Today, as I’m finally remembering my middle name (I think it’s “wants“) and using up what miniscule brain power I have left to decide whether or not I’d like a pony on rollerskates or a unicorn on rollerskates, I am getting ready to show yet another friend what living in Chicago is like.

Namely, my living room. Because I’m re-watching Weeds, dammit, and I have to know what happens next!

(besides the obvious “Nancy will make the worst decision ever“)

Clearly, I do not win at life OR as a tour guide. Unless it’s a tour of my living room. Which Dana can vouch for. She knows I win at the “tour of my living room.”

It goes like this: “here’s the couch.” “here’s the other couch.” “watch me sit on it.”

Really, it couldn’t be awesomer.

Anyway, this gem appeared in my inbox and I’ve been saving it for a rainy day. Which would be today. It’s ASS outside. HEY, WELCOME TO CHICAGO, IT’S ASS HERE!

That’s totally the awesomest thing ever. Jimmy Motherfucking Wales? Eat your creepy-eyed heart out.

P.S. I think I need to put this on my header somehow. HOW SICK WOULD THAT BE?

Also: Am here and here today.

7 thoughts on “Proof That My Pranksters Win At Life

  1. Yeah, but you look good. The photos should show you blinged out and speak a story of how you need more bling. To keep the information coming perhaps?

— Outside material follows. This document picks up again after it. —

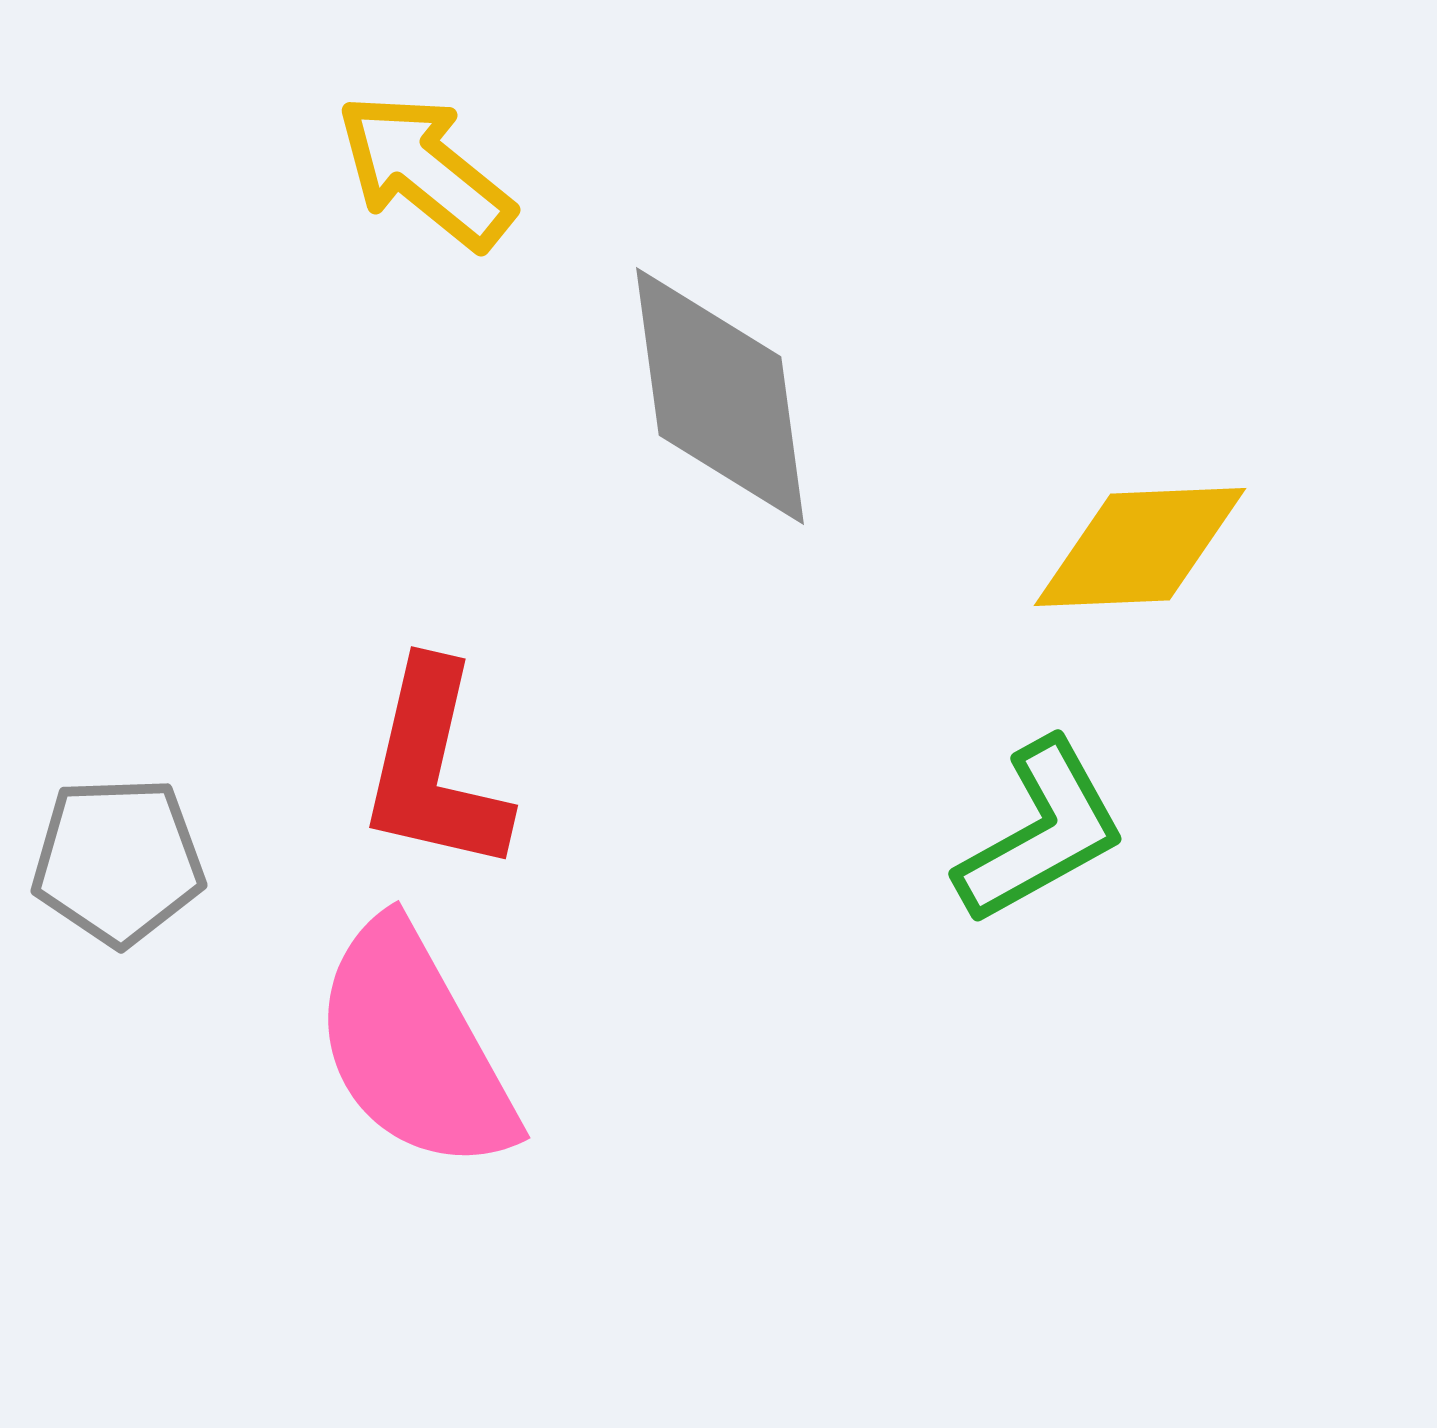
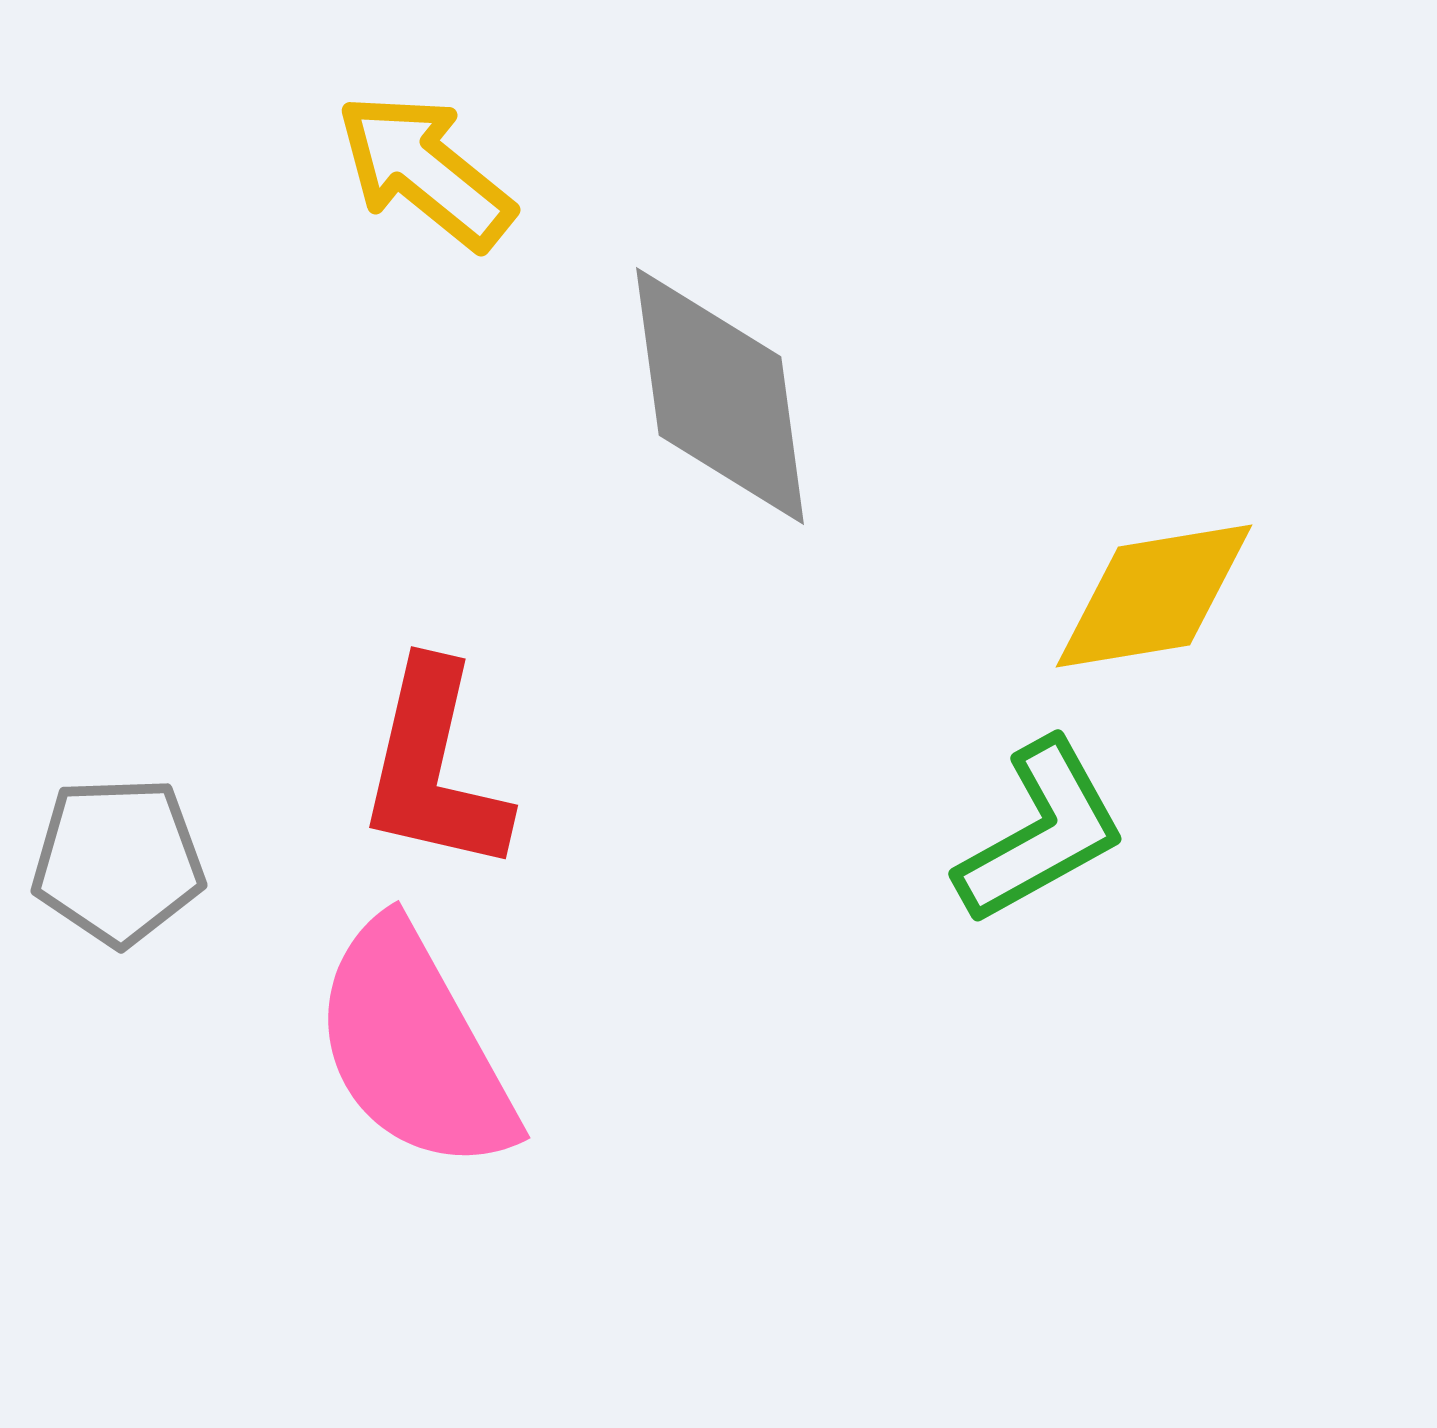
yellow diamond: moved 14 px right, 49 px down; rotated 7 degrees counterclockwise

  2. I’m trying not to laugh but I live here too, and I feel the same way. I like Chicagoland but I’m a horrible tourist. Off to check your other posts today 🙂

  3. I agree with an earlier poster that you look hood. Have you ever considered that you might appear even more credible with more visble piercings and body art? Just a thought. My dad says that anyone who would get more visble piercings or body art based solely on my recommendation is in a persistent vegetative state.

    By the way, I have mono (without having kissed anyone since early June and without having used a druinking fountains since I was four) and i am greatly in need of sympathy.